Task item: In the following material, identify every line holding the string "ella" and return it.

----- Records shown

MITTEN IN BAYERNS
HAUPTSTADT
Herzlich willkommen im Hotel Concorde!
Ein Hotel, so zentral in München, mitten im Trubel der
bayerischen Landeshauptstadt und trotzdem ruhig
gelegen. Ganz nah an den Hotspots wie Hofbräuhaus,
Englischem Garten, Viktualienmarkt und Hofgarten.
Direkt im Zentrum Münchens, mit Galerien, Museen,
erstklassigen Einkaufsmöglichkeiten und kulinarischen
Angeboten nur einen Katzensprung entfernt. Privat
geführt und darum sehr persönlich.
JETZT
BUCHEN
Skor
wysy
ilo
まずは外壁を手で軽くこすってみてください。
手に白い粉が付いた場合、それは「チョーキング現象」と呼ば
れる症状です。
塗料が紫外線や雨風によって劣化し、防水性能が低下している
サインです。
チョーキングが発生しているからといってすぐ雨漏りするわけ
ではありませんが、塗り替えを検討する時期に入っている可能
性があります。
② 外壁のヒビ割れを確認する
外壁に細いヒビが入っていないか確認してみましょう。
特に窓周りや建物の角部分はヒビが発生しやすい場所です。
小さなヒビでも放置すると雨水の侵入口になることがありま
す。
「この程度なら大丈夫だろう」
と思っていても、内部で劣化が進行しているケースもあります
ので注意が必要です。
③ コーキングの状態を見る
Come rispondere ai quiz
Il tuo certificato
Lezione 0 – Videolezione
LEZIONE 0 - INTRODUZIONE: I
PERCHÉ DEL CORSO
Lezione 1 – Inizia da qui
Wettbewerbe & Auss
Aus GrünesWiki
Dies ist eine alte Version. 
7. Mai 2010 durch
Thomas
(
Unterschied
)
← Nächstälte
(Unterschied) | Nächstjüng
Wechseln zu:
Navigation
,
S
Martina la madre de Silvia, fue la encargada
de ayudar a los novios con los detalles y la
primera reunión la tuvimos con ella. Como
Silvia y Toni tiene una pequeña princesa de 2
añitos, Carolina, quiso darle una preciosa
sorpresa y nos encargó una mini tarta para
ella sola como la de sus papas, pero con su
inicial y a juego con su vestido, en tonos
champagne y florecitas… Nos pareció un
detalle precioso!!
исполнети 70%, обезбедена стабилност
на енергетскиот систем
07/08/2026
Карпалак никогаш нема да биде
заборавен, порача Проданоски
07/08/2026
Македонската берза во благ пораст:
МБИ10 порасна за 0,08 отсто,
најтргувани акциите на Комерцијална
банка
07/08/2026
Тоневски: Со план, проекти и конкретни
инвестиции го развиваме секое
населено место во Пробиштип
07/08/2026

----------

Answer below:
primera reunión la tuvimos con ella. Como
ella sola como la de sus papas, pero con su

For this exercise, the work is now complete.